All-Female Volunteer Space Crew Is Cool Without Makeup
Yesterday (Oct. 28), six Russian women locked themselves in a suite at Moscow’s Institute of Biomedical Problems at the Russian Academy of Sciences for the start of an eight-day experiment simulating the conditions of a space mission.
“It’s interesting for us to see what is special about the way a female crew communicates”. “When you’re doing your work, you don’t think about men and women”, participant Anna Kussmaul reportedly countered.
In addition to facing sexist scrutiny from reporters, the crew were also condescended to by Institute director Igor Ushakov, who warned them “It will be particularly interesting in terms of psychology”.
The women will carry out various psychological experiments while inside the capsule. “I’d like to wish you a lack of conflicts, even though they say that in one kitchen, two housewives find it hard to live together”.
As all-women Russian crew prepares for 2029 Moon mission, we must remember another daring experiment performed in 2010.

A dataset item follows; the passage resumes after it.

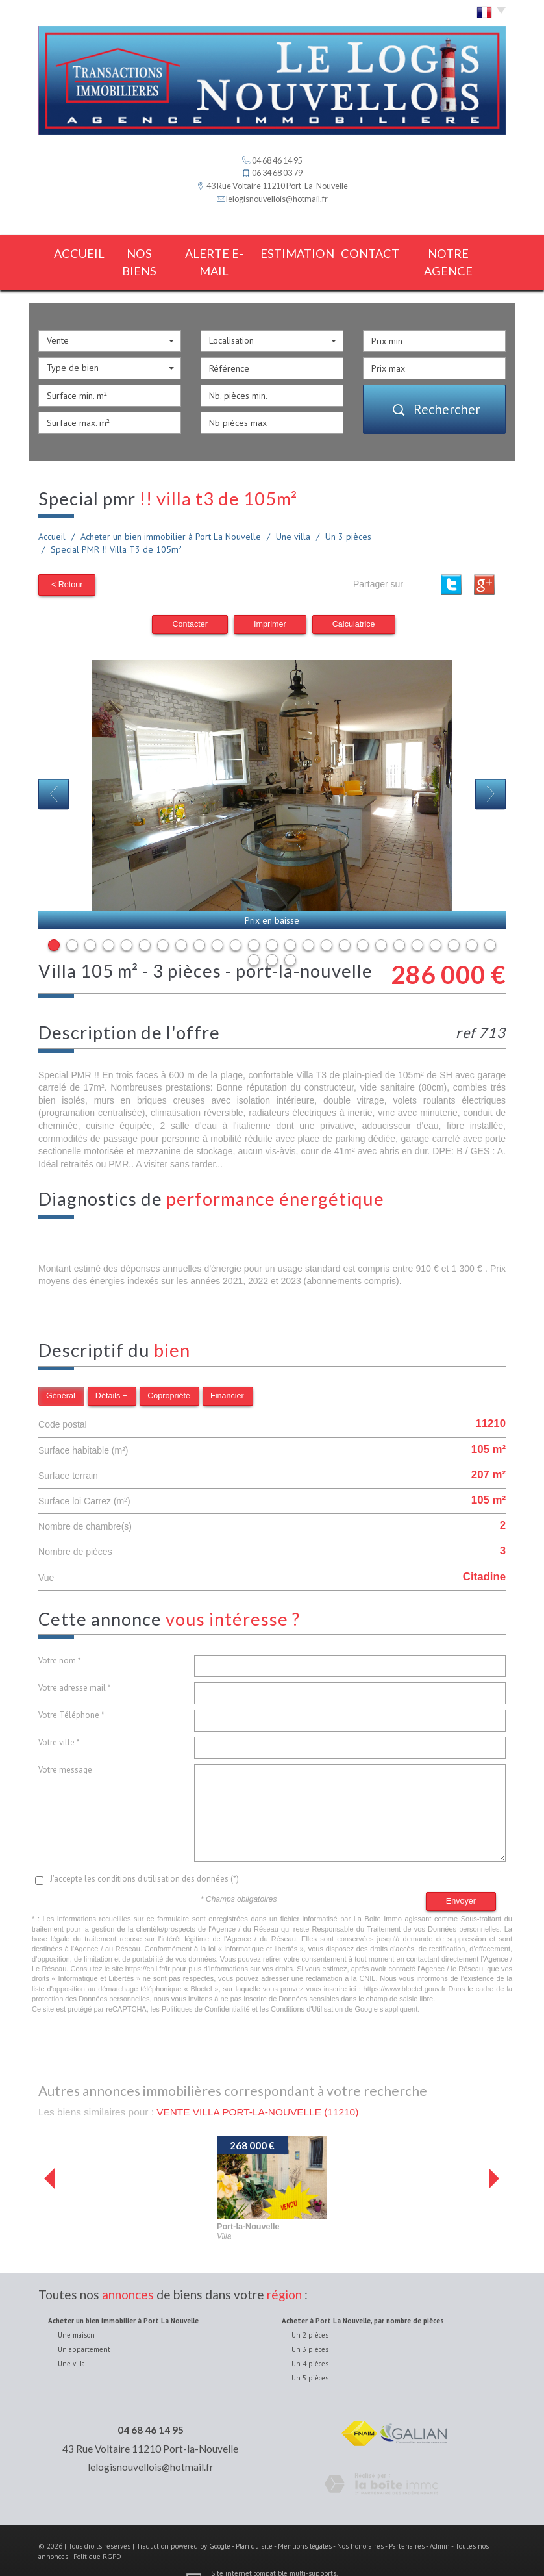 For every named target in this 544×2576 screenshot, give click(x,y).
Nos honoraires (360, 2522)
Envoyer (461, 1877)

The first Russian female astronaut to travel into space was Valentina Tereshkova.
Getty ImagesRussian Space Station crew member Elena Serova side-eyes something unrelated earlier this year.
Ponomaryov called the latest experiment an effort to make up for lost time. It is expected that in 2023 the spacecraft docks with the ISS, while in 2023 it will perform the first trip to the Moon, without any crew aboard. “We trust ladies may not just be no more regrettable than men at performing certain undertakings in space, in any case better”.
Like their counterparts on the global Space Station the women will have no shower, washing with wet wipes instead.
So, too, is male company left behind, they add, assessing busy workdays ahead and leisure hours constrained for the time being to reading, games to play and films to watch.
Luckily, it seems like the experiment’s participants are more than prepared to deal with male idiocy; speaking at the press conference on Wednesday, Team leader Yelena Luchnitskaya said “I can’t imagine what would rattle us”.
“We have an ambition to have European astronauts on the Moon”, said Berengere Houdou, head of the lunar exploration group at ESA’s European Space Research and Technology Centre.